Por Rodrigo Augusto Prando, em artigo enviado ao blog O enredo, aqui no Brasil, já é conhecido.
O presidente Bolsonaro, novamente, desautoriza e submete à humilhação o Ministro da Saúde.
Antes, foram Mandetta e Teich, solenemente defenestrados; o primeiro, por defender o distanciamento/isolamento social; o segundo, por não aceitar indicar a cloroquina.
Agora, é o general Pazuello, contudo, com uma diferença: os dois primeiros ministros são médicos e o atual, militar.

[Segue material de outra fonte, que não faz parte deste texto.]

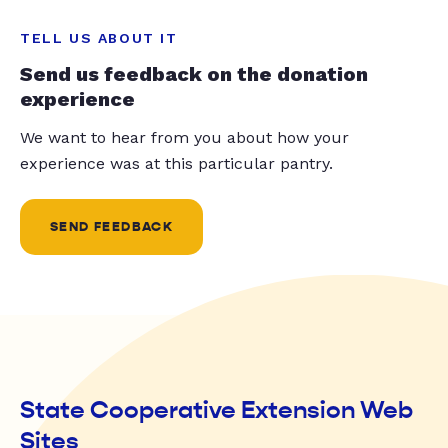
TELL US ABOUT IT
Send us feedback on the donation
experience
We want to hear from you about how your
experience was at this particular pantry.
SEND FEEDBACK
State Cooperative Extension Web
Sites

Portanto, seguindo a hierarquia, Pazuello já explicou, limpidamente, que “é simples assim, um manda e outro obedece”.
O caso em tela, com Bolsonaro e Pazuello, está ligado às questões atinentes à vacina produzida com tecnologia chinesa e em parceria com o Instituto Butantan, no estado de São Paulo.
O Ministro da Saúde havia se comprometido a comprar cerca de 46 milhões de doses da Coronavac, desde que fosse efetivada a aprovação pela Anvisa, como deve ser neste caso.
No entanto, no dia seguinte, Bolsonaro veio a público afirmar que tal compra não se daria, que não teria aporte do Governo Federal para a “vacina chinesa”.
Em mensagem enviada a seus ministros, o presidente asseverou: “Alerto que não compraremos vacina da China, bem como meu governo não mantém diálogo com João Doria sobre covid-19”.
Deste comunicado, é certo que o presidente não mantém diálogo com Doria, aliás, o diálogo de Bolsonaro se dá com as redes sociais, sua base de apoio mais ideológica, e não com médicos, cientistas ou outras lideranças políticas.
Mas, é cedo para afirmar que não comprará a vacina chinesa, até porque o caso pode ser judicializado e, ainda, as pressões políticas e da sociedade poderão fazer o presidente recuar.
Qual o sentido de tudo isso?
As vacinas chinesas não são confiáveis?
O tempo de pesquisa não permite confiar nos resultados?
O Instituto Butantan não oferece um serviço de qualidade cientificamente comprovada para o Brasil?
Nada disso.
A vacina de Oxford, por exemplo, está praticamente no mesmo patamar da Coronavac e tem financiamento do Governo Federal.
Então, o que está em jogo são duas dimensões: a ideológica e a política, ambas, infelizmente, colocando a saúde e a vida dos brasileiros em plano inferior.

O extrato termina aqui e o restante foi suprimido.